One explanation for these outrageous lengths was that above or below a certain length, a loaf was considered a pain de fantaisie, which meant it was not subject to price controls. Whatever the case, these striking loaves would endure in France well into the twentieth century, though few Parisians today even know they existed.

Another common bread in the period was the fendu (split), a wide bread about three feet long with a long split down the middle. In many ways, this functionally played the role of the baguette in the period.

Other breads
If most of the eighteenth century pains de fantaisie had faded by mid-century, a number of other breads appeared in this period. The English muffin (simpler than today’s) became a standard Parisian offering. Flûtes crevées (“split flutes”), also called “table breads”, were small sticks about eight inches long, Another roll called a navette (“small boat”) was basically a miniature fendu. An especially white roll, using the very luxurious gruau flour, was called a gruau loaf. Extra dextrine – a type of sugar – was added to the dextrine loaf. The simplest form of biscuit – a hardened twice-cooked bread – still existed, in a slightly more sophisticated form. Wafers – both for sealing letters and Communion – were still made.
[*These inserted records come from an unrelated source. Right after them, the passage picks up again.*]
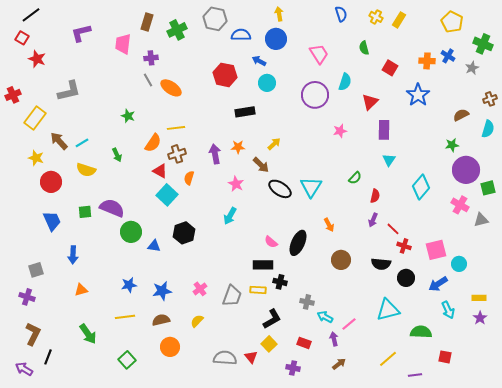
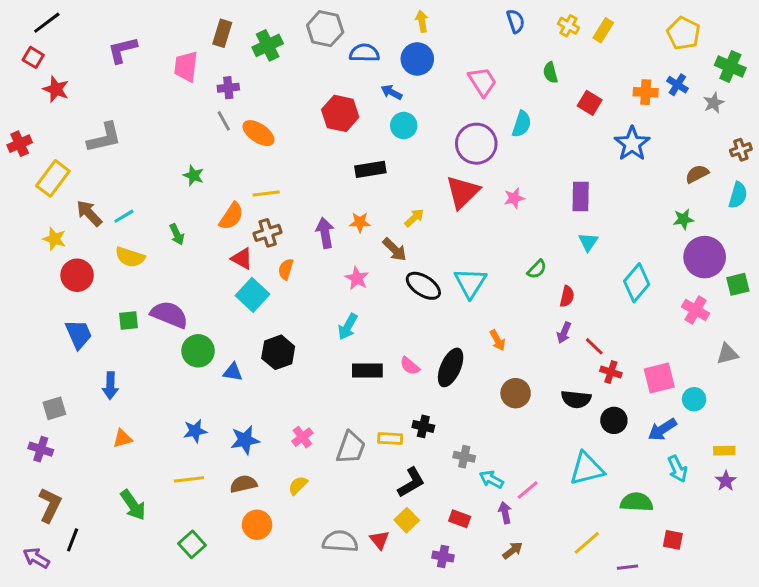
red triangle: (370, 102) -> (463, 192), moved, size x1.4
gray triangle: (481, 220) -> (727, 354), moved
black rectangle: (263, 265) -> (367, 370), moved

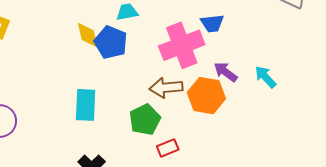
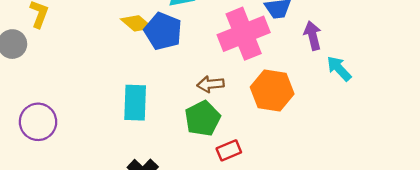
yellow diamond: (88, 35) -> (137, 23), turned -36
purple arrow: (225, 72) -> (313, 36), moved, turned 40
brown arrow: (166, 88) -> (210, 84), moved, size x0.7

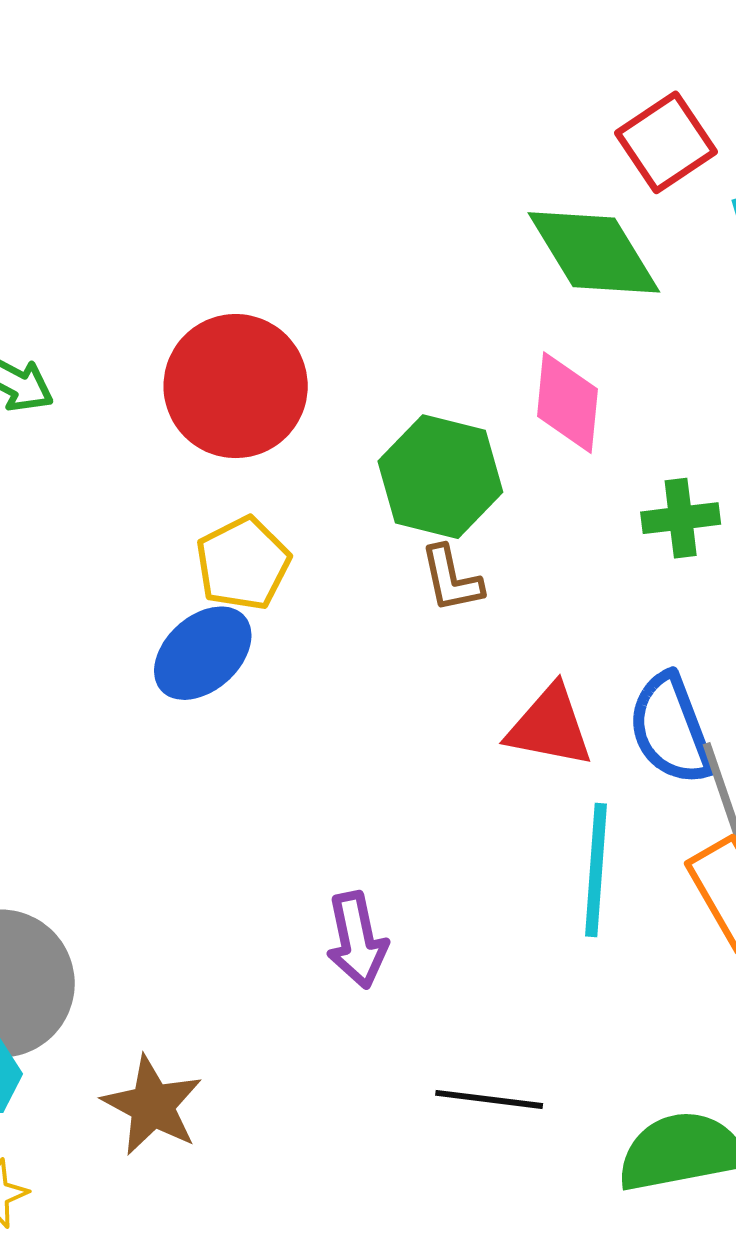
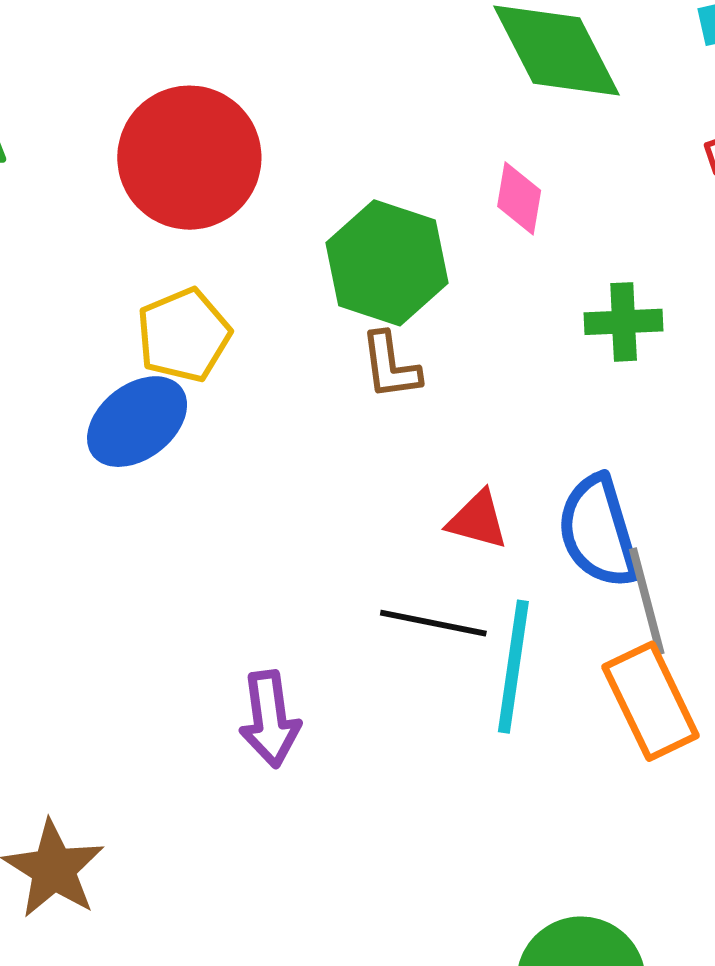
pink diamond: (567, 403) -> (519, 198), size x0.7
red triangle: (550, 726) -> (478, 520), size x0.7
black line: (489, 1099) -> (433, 623), moved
In the country, peasants still made their own household bread of maslin. Large rye loaves were made in Paris and Lyons – largely as laxatives for the well-off – but also in poor provinces.

Porteuses de pain
The first mentions of female bread porters come at the end of the eighteenth century, but they are most mentioned in the nineteenth century. Though some men delivered bread to people’s houses, images above all show women, carrying bread in aprons, racks or baskets, pushing wagons or guiding those drawn by dogs. The profession was poorly paid and demanding and became the subject of one of the century’s most popular sentimental novels. Though the profession itself died out in the Nineteen Thirties, Xavier de Montépin's La Porteuse du Pain was still being shown on screen in the Seventies.

Roller mills
Around 1878, roller mills first came to France from Hungary (long known for its flour). These were not widely adopted at first but, faced with competition from English, German and Belgian bakers who were using roller milled flour, the French finally ran tests in 1884 which resulted in acceptance of the new milling technique, which became the standard one.

The flour produced by the new mills was whiter than that previously produced and not everyone approved. Nutritionists increasingly began to point out that dark bread had many advantages over white. But this was a hard sell in a country where even the less well-off had come to expect white bread as a matter of course.

The increased speed and heat of the new mills also introduced a new danger: flour explosions, which also occurred in bakeries due to a build-up of meal dust.

The French had only begun to appreciate a good crust on bread at the end of the seventeenth century. Now it was so established quality that one series of tests determined the ratio of crust to crumb on different popular kinds of bread. Most now contained from a quarter to a third crust; the smallest jockos (much like short baguettes) were almost half crust.

change in taste had a linguistic impact as the word croustillant (literally, “crusty”, but with far more sensual connotations in French) became common, applied not only to baked goods, but naughty stories and pretty women.

As this century ended, varied changes had brought Parisian bread much closer to today’s. Slashes became standard on many loaves. Yeast was no longer the impure side product of brewing beer, but a separate pure product as it is today. Roller mills became standard and substantially transformed French flour. The pouliche/poolish fermentation method, still used today, first appeared. If the word baguette was not yet applied to a bread, breads very much like baguettes were already common. The croissant was solidly adopted as a French roll, despite its Austrian origin, and the Viennese technique of using steam in ovens had become standard in Paris. Strikingly long loaves, though forgotten today, had become and would remain a part of the Parisian landscape. Overall, the idea of a bakery as a handsome space with a wide variety of offerings was established even if the luxurious elegance inspired by Viennese bakeries would become less common going forward.